Intel Pentium 4 3.4GHz 2MB L2 cache 800MHz FSB processor
4GB Corsair DDR ram
Gigabyte GA-8IPE1000-G rev4 motherboard
ATI Radeon HD4650 AGP video card
Asus VE205T monitor
Western Digital 500GB SATA hard drive
LG BH10LS30 SATA blu ray writer
Windows XP SP3 
Antec 650W PSU
Cyberlink PowerDVD8 (bundled with LG drive as BluRay Suite)

Cyberlink BD advisor passed everything but the CPU, however since the HD4650 card has a more than adequate GPU, much of the rendering load is handled by the ATI unit.

Anyway here is my gruesome tale. I am taking a digital film class. The student shoots are in AVCHD file format. I decided to upgrade my home system to deal with blu ray since BD is the best format to burn AVCHD video.

I thought it would simply be a matter of obtaining a blu ray burner. So I purchase then installed the LG model listed above, inserted a blu ray title and nothing happened.

I then learned that BD uses UDF 2.5 and 2.6, but Windows doesn't natively support 2.5 and above. Fortunately, the LG drive came with a suite of BD softwares including the requisite UDF reader.

After installing all the blu ray software, I decided to run the Cyberlink BD advisor where I learned that my video card was inadequate. So I bought the HD4650 and installed it, connecting the card to to my LG Flatron L1720P monitor via DVI to DVI.

So I insert a BD title and this time Windows recognized the disc and the contents can be seen in Windows Explorer. Next, I try to play the BD in PowerDVD8 but I get an error about HDCP, switch to an analog video connection. Well the HD4650 has only DVI, but I am sure it is HDCP compliant. After more research I learn that both the video card AND the monitor must be HDCP compliant. The L1720P is NOT HDCP compliant, even though it has a DVI connector. But an analog connection gets around the HDCP requirement!

You guessed it, I buy the Acer VE205T monitor which has DVI and is HDCP compliant.

And so at last I was able to play BD video on my home system.

The manual that came with the LG blu ray burner did not discuss any of this.
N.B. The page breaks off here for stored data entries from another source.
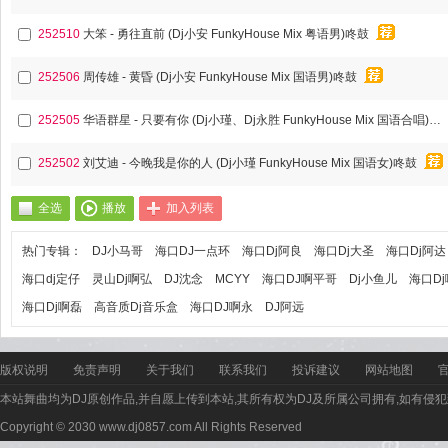
252510
大笨 - 勇往直前 (Dj小安 FunkyHouse Mix 粤语男)咚鼓
252506
周传雄 - 黄昏 (Dj小安 FunkyHouse Mix 国语男)咚鼓
252505
华语群星 - 只要有你 (Dj小瑾、Dj永胜 FunkyHouse Mix 国语合唱)咚鼓
252502
刘艾迪 - 今晚我是你的人 (Dj小瑾 FunkyHouse Mix 国语女)咚鼓
全选
播放
加入列表
热门专辑：
DJ小马哥
海口DJ一点环
海口Dj阿良
海口Dj大圣
海口Dj阿达
海口dj定仔
灵山Dj啊弘
DJ沈念
MCYY
海口DJ啊平哥
Dj小鱼儿
海口D
海口Dj啊磊
高音质Dj音乐盒
海口DJ啊永
DJ阿远
版权说明
免责声明
关于我们
联系我们
投诉建议
网站地图
本站舞曲均为DJ原创作品,并自愿上传到本站,其所有权为DJ及所属公司拥有,如有侵犯
Copyright © 2030 www.dj0857.com All Rights Reserved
As a matter of fact, the LG user guide gave very modest minimum requirements related to burning BD. Playback was not covered, only disc burning.

My point is that if not for HDCP, my system was well able to play a BD movie without the video and monitor upgrade. I do not think that HDCP is going to prevent anyone from duplicating commercial BD titles. 

Thanks for reading.


----------



## ebackhus (Apr 21, 2005)

There are other things in place that prevent it. I remember I was trying to capture video from PS2 games by going from my console to a camera that support S-Video input. All analog but it has signaling that told the camera to stop recording. DVDs also have that and it can be seen generally when trying to record to a VHS tape.